И еще я помнил, что у меня есть Юля, что она прекрасна, она лучшая женщина во вселенной, и что я должен сохранять ей верность.
И все равно я хотел Юнессу, мое тело реагировало на ее близость даже сейчас, после контузии и укола. Я хотел держать ее, как тогда Равуда, делать то же самое, что делал с ней он, и чтобы она покорялась мне так же, как покорялась ему, и не для того, чтобы он это видел.
Нет, я не такой!
— Давай я помогу, — она очутилась рядом, когда я начал стаскивать бронезащиту.
Ловкие пальцы дернули застежки, «раковина», защищавшая меня от пуль и осколков, распалась. И тут же напомнили о себе все полученные сегодня ссадины и ушибы, позвоночник решил, что пора и ему подать сигнал тревоги с помощью резкой боли.
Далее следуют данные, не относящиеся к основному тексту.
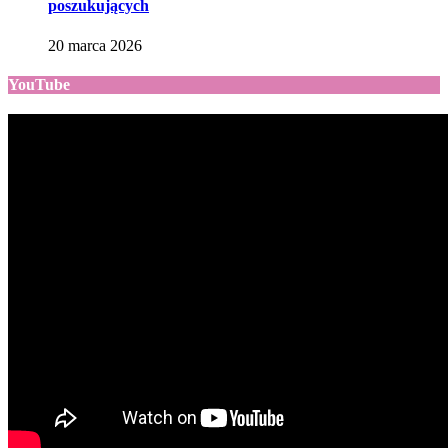
poszukujących
20 marca 2026
YouTube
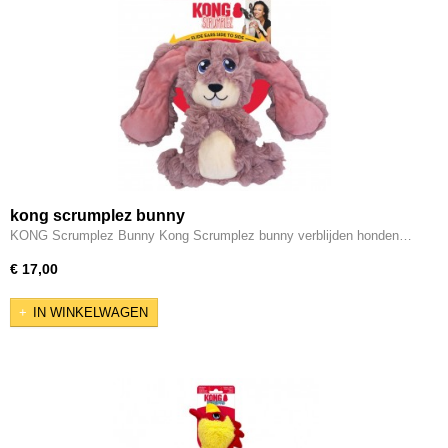
kong scrumplez bunny
KONG Scrumplez Bunny Kong Scrumplez bunny verblijden honden…
€ 17,00
IN WINKELWAGEN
Мгновение я не понимал, кто я и где нахожусь.
— Больно? — прохладная ладошка коснулась моего лица.
Я дернул головой, точно отгоняя приставучее насекомое, и Юнесса отступила на шаг, лицо ее исказилось, точно она собралась заплакать.
— Зачем ты это делаешь? — спросил я, опускаясь на коврик — стоять не было сил. — Неужели не понимаешь, каково мне? Ведь хорошо понимаешь, и надо мной издеваешься, сначала рассказываешь, что я тебе нужен, а потом трахаешься с ним у всех на виду… у меня на виду… И что я должен думать? Что ты бессердечная похотливая сука, вот что!
Злость вроде бы загорелась внутри, но сил на нее не хватило, осталась только глухая тоска.
Юнесса смотрела на меня, губы ее дрожали, на щеках блестели дорожки слез. Грудь, на которую я старался не пялиться, вздымалась, руки были крепко сжаты, курчавые волосы клубились темным облаком вокруг головы.
— Я не могла иначе! — воскликнула она. — Этот пальцем деланный красный! Равуда! Заставляет меня! Он…
— Я тебе не верю. Тебе с ним нравится. Тебе нравится издеваться надо мной. Уходи.
Плечи Юнессы обвисли.
— Хорошо. Только забери вот это… это… — она всхлипнула, утерла нос тыльной стороной ладони, как ребенок, а потом извлекла из кармана нечто помятое, черное-белое.
Пингвинчик Сашки!
— Ты… откуда? — спросил я.
— У тебя из кармана выпал. Никто не заметил, а я подобрала… На, возьми.
Игрушка лежала на изящной ладони Юнессы, смотрела на меня пуговками глаз, и в них стоял укор.
— Спа-сибо… — я забрал пингвинчика, стараясь не коснуться ее кожи.
— Это твоей дочери?
— Да.
Я хотел, чтобы она ушла, чтобы я мог честно и просто ненавидеть ее, думать о жене и дочери… И в то же время хотел, чтобы она осталась, никуда не уходила, была рядом, со мной…
От этого двоемыслия меня буквально разрывало напополам.
— У меня тоже могла быть дочь, — сказала Юнесса, глядя куда-то мимо меня, в угол палатки. — Жрецы сказали — девочка. Но я не доносила, доносила. Выкидыш. Вот и все.
Я только заморгал — никогда бы не подумал, что у этой секс-бомбы могло быть такое прошлое; след из покоренных мужиков и разбитых сердец — да, но семья и ребенок — нет, не верю. Хотя понятно теперь, почему она так отреагировала — печалью и завистью — когда узнала о Сашке.